Exercise requirements:
Reproduce the records that follow exactly; any picture among them stays out.

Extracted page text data
Start of Block
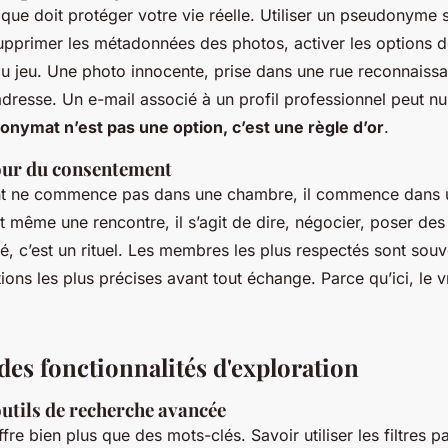
que doit protéger votre vie réelle. Utiliser un pseudonyme 
supprimer les métadonnées des photos, activer les options de
 du jeu. Une photo innocente, prise dans une rue reconnaissab
adresse. Un e-mail associé à un profil professionnel peut nu
nonymat n’est pas une option, c’est une règle d’or
.
our du consentement
t ne commence pas dans une chambre, il commence dans 
même une rencontre, il s’agit de dire, négocier, poser des l
é, c’est un rituel. Les membres les plus respectés sont sou
ions les plus précises avant tout échange. Parce qu’ici, le vr
es fonctionnalités d'exploration
outils de recherche avancée
re bien plus que des mots-clés. Savoir utiliser les filtres pa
End of Block
Result of this exercise:
que doit protéger votre vie réelle. Utiliser un pseudonyme 
supprimer les métadonnées des photos, activer les options de
 du jeu. Une photo innocente, prise dans une rue reconnaissab
adresse. Un e-mail associé à un profil professionnel peut nu
nonymat n’est pas une option, c’est une règle d’or
.
our du consentement
t ne commence pas dans une chambre, il commence dans 
même une rencontre, il s’agit de dire, négocier, poser des l
é, c’est un rituel. Les membres les plus respectés sont sou
ions les plus précises avant tout échange. Parce qu’ici, le vr
es fonctionnalités d'exploration
outils de recherche avancée
re bien plus que des mots-clés. Savoir utiliser les filtres pa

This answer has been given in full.